→ **INSTRUCTIONS FOR THE TASK**
Whenever a line below includes the string "politico", show it.

(Dataset entries)

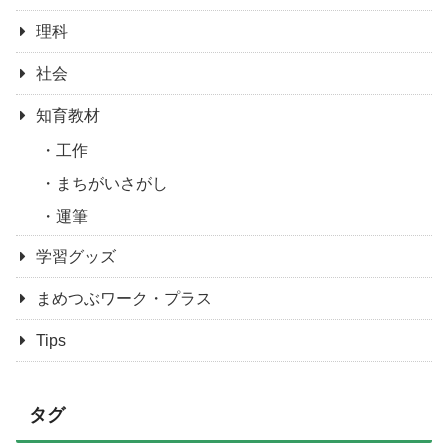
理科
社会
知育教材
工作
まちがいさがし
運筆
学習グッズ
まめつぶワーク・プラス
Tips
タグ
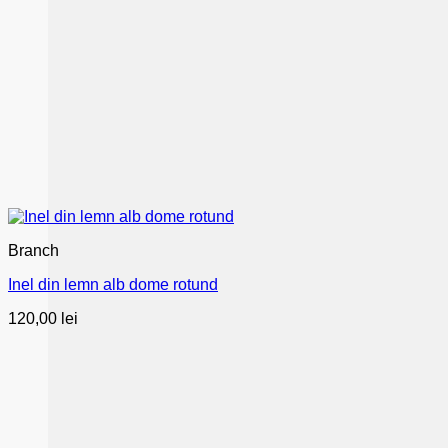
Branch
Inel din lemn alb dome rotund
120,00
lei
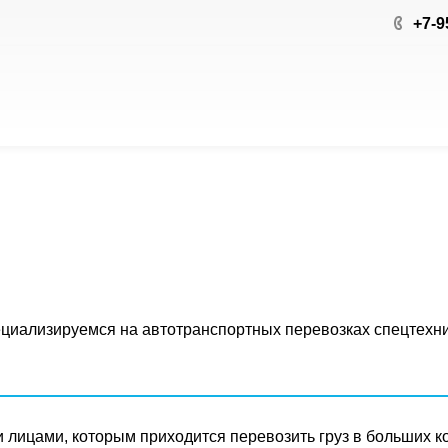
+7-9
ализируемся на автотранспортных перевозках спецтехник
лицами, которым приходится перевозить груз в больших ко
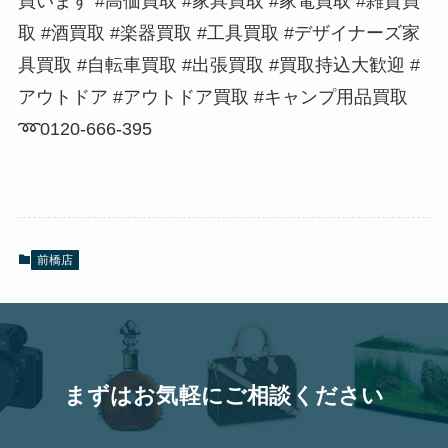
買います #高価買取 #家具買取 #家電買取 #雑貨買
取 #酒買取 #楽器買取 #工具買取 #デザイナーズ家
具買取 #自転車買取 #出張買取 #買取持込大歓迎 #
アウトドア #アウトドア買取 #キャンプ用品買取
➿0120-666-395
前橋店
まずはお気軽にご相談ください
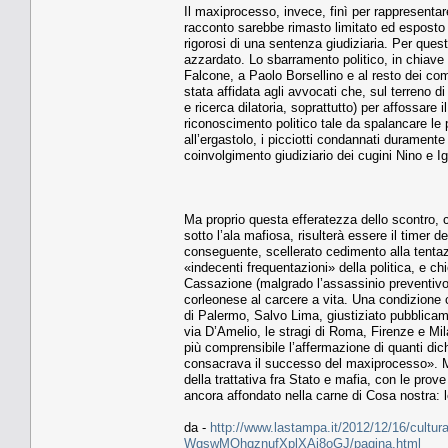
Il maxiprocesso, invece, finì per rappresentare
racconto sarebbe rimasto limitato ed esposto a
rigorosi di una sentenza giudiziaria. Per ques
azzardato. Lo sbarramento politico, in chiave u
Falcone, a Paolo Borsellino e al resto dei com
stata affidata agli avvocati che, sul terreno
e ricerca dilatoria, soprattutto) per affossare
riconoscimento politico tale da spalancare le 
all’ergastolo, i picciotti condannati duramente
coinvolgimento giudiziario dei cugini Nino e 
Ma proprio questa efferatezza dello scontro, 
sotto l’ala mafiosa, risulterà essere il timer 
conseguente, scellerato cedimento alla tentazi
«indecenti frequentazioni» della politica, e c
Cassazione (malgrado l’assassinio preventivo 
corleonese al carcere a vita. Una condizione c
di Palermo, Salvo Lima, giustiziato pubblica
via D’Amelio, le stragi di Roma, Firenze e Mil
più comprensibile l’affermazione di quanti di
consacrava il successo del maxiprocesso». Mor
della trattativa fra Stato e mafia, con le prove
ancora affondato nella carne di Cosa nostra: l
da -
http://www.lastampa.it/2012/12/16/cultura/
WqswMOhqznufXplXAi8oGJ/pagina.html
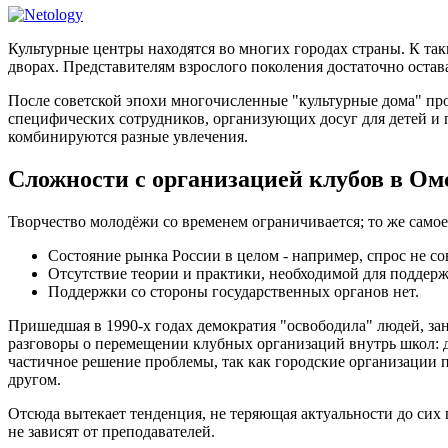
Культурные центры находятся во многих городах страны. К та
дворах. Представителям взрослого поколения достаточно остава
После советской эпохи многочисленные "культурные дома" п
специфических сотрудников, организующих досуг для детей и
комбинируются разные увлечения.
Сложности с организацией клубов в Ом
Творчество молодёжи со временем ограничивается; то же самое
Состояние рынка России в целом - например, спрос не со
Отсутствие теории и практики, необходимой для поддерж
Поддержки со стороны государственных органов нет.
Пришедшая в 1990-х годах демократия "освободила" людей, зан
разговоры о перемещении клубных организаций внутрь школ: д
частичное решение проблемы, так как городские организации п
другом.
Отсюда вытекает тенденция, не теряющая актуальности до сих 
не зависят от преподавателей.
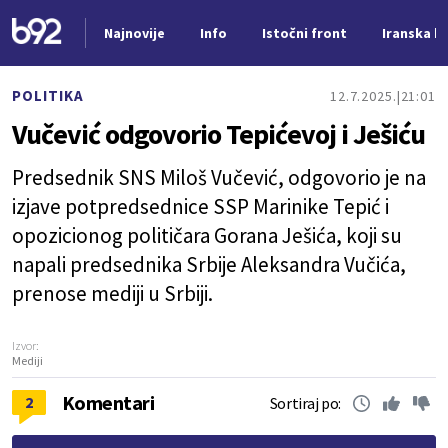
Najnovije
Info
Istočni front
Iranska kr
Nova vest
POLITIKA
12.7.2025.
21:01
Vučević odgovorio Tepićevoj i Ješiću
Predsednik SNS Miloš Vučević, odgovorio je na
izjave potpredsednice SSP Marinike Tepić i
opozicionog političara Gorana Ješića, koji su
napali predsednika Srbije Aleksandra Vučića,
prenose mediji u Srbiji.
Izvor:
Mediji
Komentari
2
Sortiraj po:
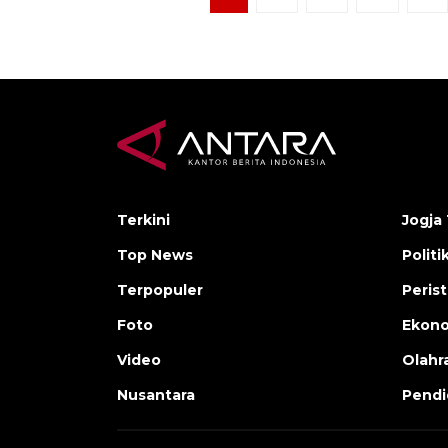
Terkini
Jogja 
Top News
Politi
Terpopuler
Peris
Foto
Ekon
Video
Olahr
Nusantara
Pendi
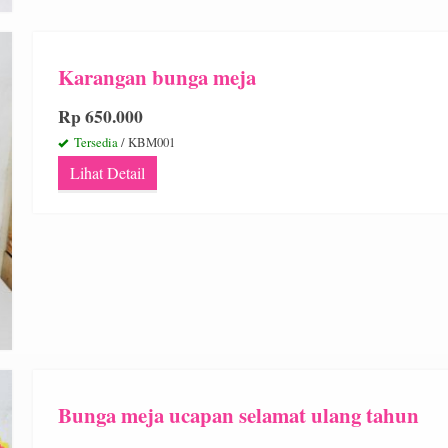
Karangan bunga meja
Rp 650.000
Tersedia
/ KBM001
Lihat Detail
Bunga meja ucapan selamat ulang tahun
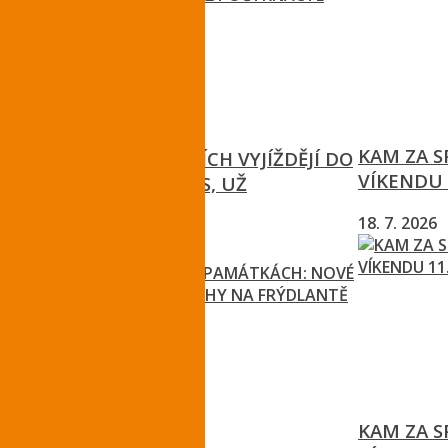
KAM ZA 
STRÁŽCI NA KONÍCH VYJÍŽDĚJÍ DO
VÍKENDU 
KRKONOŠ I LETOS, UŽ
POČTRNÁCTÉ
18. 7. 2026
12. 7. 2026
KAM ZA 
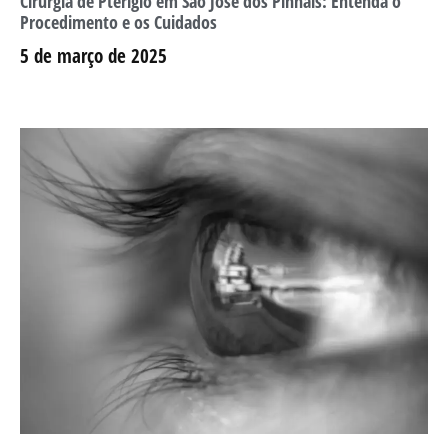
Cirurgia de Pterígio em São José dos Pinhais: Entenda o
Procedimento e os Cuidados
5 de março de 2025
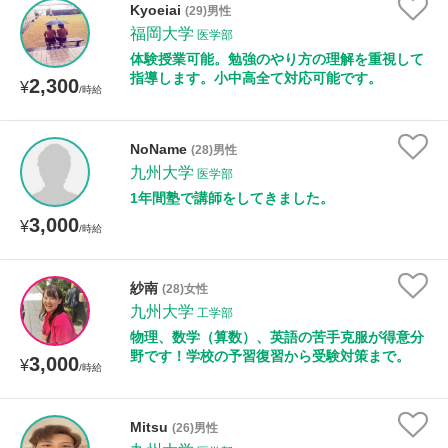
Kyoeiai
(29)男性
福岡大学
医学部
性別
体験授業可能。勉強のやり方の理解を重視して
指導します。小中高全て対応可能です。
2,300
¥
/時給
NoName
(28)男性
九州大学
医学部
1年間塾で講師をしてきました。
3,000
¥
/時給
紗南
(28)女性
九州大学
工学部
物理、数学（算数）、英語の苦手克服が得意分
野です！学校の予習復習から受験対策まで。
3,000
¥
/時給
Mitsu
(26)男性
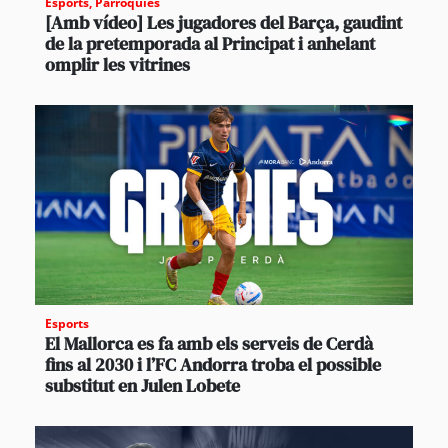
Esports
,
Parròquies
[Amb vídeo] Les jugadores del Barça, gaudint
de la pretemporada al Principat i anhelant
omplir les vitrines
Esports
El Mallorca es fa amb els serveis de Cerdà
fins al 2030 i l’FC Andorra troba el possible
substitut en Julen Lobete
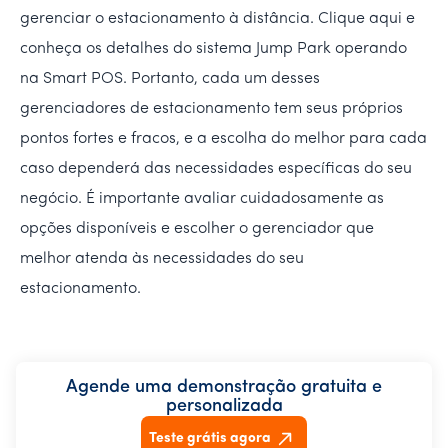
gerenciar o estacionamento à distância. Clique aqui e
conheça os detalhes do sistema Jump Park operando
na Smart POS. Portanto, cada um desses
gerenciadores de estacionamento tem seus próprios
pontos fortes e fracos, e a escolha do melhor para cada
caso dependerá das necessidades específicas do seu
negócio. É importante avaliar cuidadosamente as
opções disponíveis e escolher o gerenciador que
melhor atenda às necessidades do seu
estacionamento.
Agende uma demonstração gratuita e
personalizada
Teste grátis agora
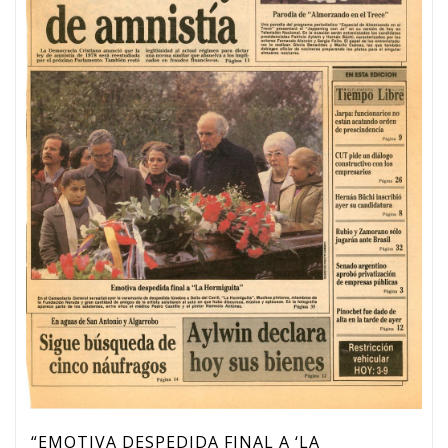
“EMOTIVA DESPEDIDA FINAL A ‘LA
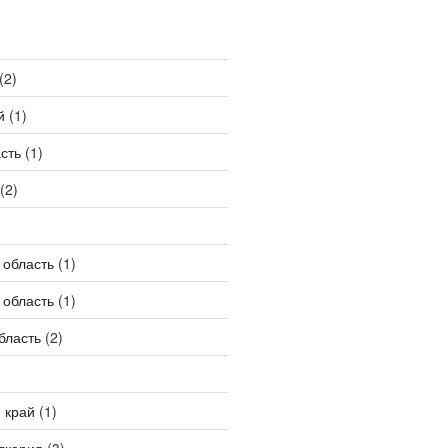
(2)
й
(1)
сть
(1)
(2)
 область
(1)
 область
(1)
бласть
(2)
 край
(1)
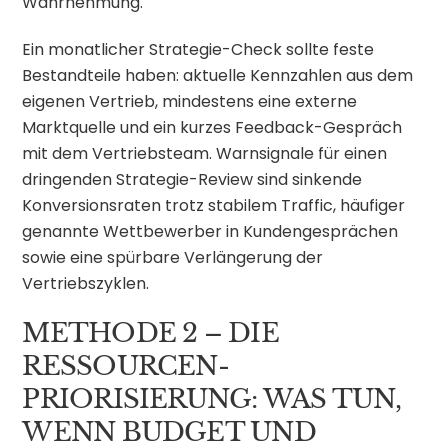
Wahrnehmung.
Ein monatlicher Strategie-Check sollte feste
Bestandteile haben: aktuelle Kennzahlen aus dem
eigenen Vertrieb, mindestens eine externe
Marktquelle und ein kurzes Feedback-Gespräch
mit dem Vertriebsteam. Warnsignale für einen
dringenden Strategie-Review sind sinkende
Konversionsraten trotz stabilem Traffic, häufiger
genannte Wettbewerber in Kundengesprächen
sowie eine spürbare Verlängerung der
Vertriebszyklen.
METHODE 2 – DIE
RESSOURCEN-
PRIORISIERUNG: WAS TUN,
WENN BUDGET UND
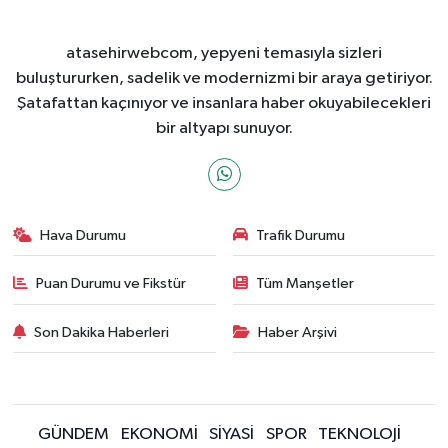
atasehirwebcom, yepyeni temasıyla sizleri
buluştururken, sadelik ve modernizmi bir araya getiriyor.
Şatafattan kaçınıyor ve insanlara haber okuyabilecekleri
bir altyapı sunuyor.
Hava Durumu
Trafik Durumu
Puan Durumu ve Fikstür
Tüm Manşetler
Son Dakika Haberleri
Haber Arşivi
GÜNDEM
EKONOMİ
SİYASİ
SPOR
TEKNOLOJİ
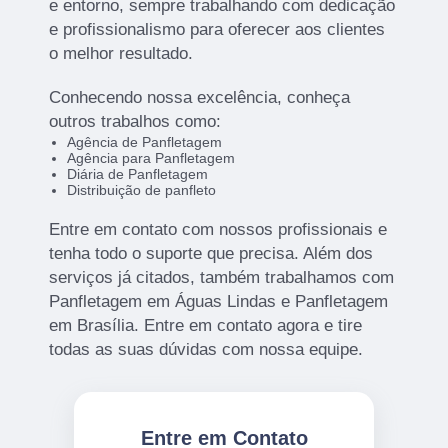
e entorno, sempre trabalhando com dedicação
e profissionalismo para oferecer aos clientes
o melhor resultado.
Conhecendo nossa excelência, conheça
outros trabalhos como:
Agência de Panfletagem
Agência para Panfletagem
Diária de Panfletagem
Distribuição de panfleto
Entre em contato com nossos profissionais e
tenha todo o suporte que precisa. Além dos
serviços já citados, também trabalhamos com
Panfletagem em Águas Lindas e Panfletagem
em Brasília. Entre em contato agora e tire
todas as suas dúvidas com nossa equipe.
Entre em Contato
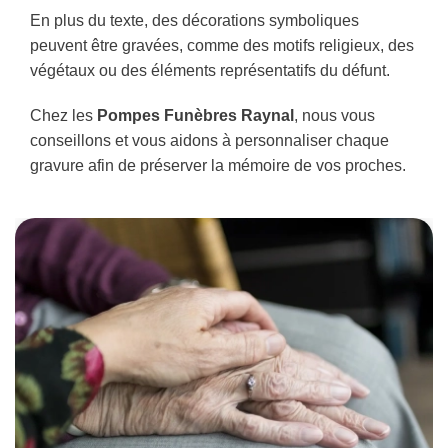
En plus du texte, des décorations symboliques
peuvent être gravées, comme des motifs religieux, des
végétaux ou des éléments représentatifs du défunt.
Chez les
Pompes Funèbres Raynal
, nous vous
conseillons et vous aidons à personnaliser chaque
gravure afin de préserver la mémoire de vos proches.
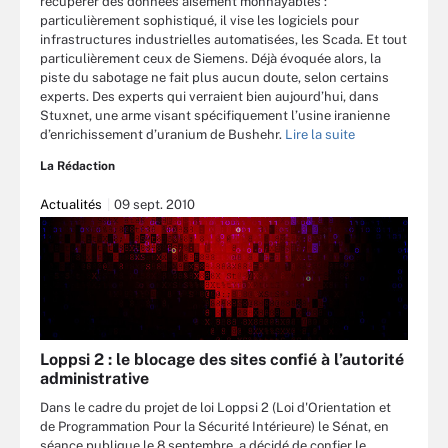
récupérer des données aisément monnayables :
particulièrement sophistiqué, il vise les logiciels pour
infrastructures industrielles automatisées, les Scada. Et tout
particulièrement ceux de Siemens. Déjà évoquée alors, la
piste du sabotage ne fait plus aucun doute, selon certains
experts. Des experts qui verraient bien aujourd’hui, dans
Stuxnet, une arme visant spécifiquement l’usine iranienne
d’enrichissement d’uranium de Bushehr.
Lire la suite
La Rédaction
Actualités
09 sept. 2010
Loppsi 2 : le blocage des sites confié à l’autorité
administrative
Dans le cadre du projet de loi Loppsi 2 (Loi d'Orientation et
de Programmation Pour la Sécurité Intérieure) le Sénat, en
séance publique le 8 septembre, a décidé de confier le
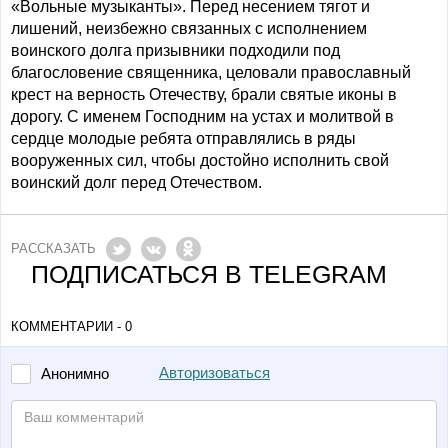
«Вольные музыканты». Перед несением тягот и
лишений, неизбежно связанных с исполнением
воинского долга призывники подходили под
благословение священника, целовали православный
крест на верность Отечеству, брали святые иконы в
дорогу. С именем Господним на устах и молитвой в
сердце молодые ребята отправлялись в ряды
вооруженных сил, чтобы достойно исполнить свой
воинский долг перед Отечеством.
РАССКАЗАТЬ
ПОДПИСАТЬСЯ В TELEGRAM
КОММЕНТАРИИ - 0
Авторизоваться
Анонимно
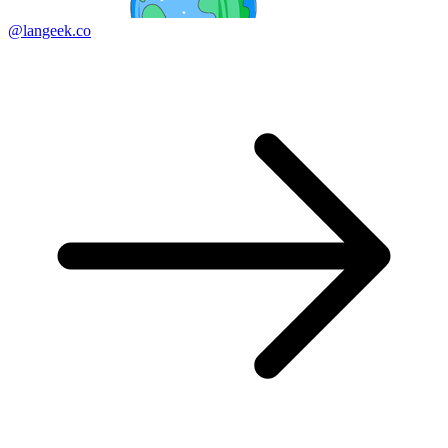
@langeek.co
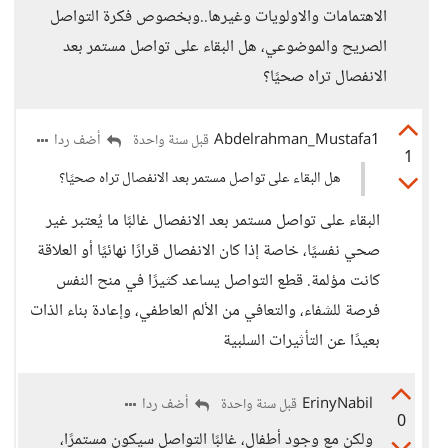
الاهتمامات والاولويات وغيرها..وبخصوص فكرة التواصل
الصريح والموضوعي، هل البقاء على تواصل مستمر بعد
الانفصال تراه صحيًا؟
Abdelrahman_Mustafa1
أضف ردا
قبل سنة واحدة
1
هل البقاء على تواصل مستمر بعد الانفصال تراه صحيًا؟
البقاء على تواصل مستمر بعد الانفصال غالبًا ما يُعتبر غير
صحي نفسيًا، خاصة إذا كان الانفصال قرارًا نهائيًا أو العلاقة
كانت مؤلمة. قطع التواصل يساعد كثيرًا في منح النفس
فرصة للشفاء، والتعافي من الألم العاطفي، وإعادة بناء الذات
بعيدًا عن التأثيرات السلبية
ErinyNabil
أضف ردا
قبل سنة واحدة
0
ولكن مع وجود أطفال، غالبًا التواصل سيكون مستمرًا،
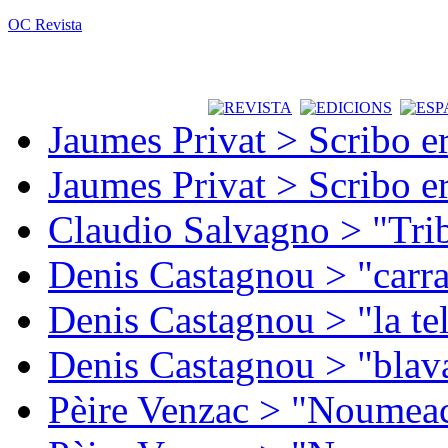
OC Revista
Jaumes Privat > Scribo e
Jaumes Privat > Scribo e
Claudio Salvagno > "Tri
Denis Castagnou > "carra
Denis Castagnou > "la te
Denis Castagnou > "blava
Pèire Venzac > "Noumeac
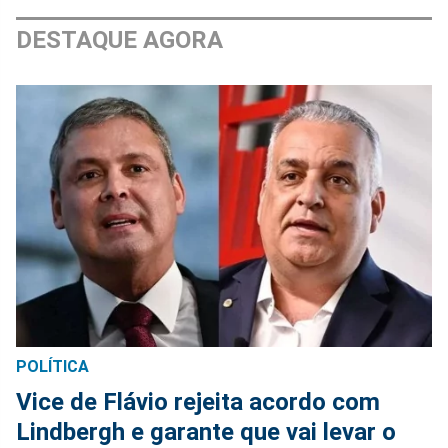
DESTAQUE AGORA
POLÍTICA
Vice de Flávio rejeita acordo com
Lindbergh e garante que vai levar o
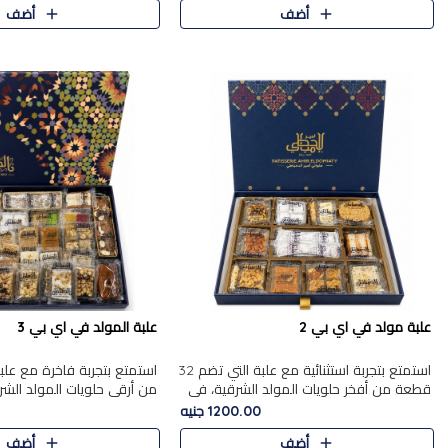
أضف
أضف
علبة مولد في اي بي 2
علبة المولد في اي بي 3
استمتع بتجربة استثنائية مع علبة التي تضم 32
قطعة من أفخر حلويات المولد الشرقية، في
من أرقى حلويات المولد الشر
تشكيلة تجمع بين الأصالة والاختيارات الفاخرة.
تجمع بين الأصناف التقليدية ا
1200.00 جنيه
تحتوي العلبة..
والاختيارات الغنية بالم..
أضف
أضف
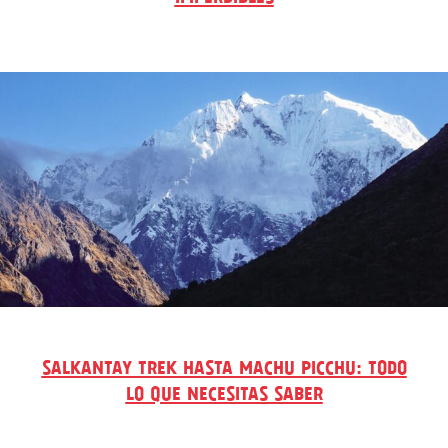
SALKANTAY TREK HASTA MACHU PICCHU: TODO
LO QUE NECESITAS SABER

→ **TASK SOLUTION**
azzardato. Lo sbarramento politico, in chiave u
riconoscimento politico tale da spalancare le 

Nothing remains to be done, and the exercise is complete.